2.3. An Improved Arterial Tonometry Blood Pressure Measurement Method

To address the issues of the arterial tonometry method, this paper proposes an improved arterial tonometry blood pressure measurement method. This method combines the preliminary blood pressure values calculated using arterial tonometry with other extracted pulse wave parameters to form a new feature set. Through machine learning algorithms, more accurate blood pressure measurement values are obtained.
The steps of the proposed blood pressure measurement method are as follows: (1) by adjusting the tightness of the cuff to control the magnitude of the external pressure and observing the pulse wave amplitude to adjust the external pressure, the vessel is considered flat when the pulse wave amplitude is maximized; (2) after the pulse wave amplitude reaches its maximum, the pulse signal is collected, and the pulse wave parameters are extracted. Based on the extracted pulse wave parameters such as peak and trough values, the preliminary blood pressure value is calculated using the arterial tonometry method. The obtained preliminary blood pressure value is then fused with other pulse wave parameters such as peak and trough values, tidal wave anterior valley value, pre-rebound wave value, descent and inflection valley value, rebound wave peak value, systolic period St, diastolic period Dt, etc., to form a new feature set. The machine learning algorithm is then used to achieve more accurate blood pressure measurements.
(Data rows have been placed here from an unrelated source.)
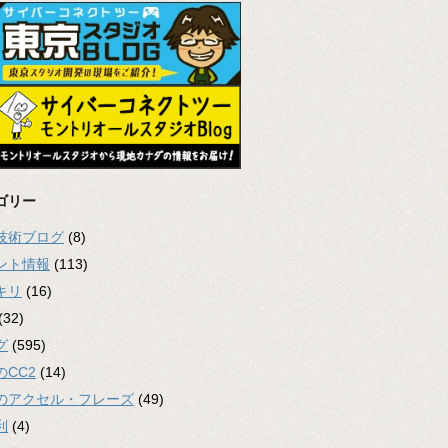
ゴリー
2技術ブログ
(8)
ント情報
(113)
キリ
(16)
(32)
グ
(595)
のCC2
(14)
のアクセル・フレーズ
(49)
利
(4)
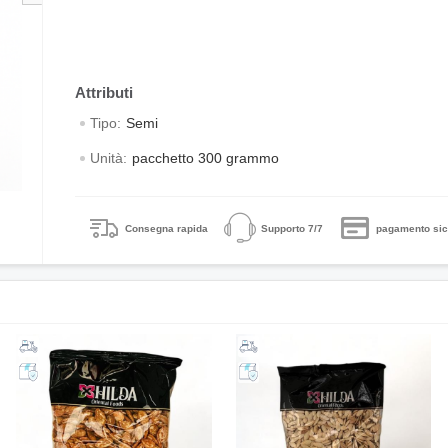
Tipo:
Semi
Unità:
pacchetto 300 grammo
Consegna rapida
Supporto 7/7
pagamento sic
3. Flexible Packaging and Testing of Sensors

Sensors are a critical factor affecting the quality of pulse signal acquisition. Therefore, after designing a reliable measurement method, we developed a packaging method based on parylene and polydimethylsiloxane (PDMS) to address the limitations of using micro-pressure sensors for blood pressure monitoring. The packaged sensor exhibited high accuracy and sensitivity, and pulse signal testing was successfully conducted using the packaged sensor.

3.1. MEMS Silicon Piezoresistive Pressure Sensors

The MEMS silicon piezoresistive pressure sensor utilizes the piezoresistive effect of silicon to convert pressure signals into electrical signals through a Wheatstone measurement bridge. The physical photo of the MEMS silicon piezoresistive pressure sensor used in this study is shown in Figure 3, which is highly sensitive, small (2 mm × 2.5 mm × 0.9 mm), low cost, and highly precise, and its power consumption is low. Based on these features, this type of pressure sensor was applied to pulse testing in this study.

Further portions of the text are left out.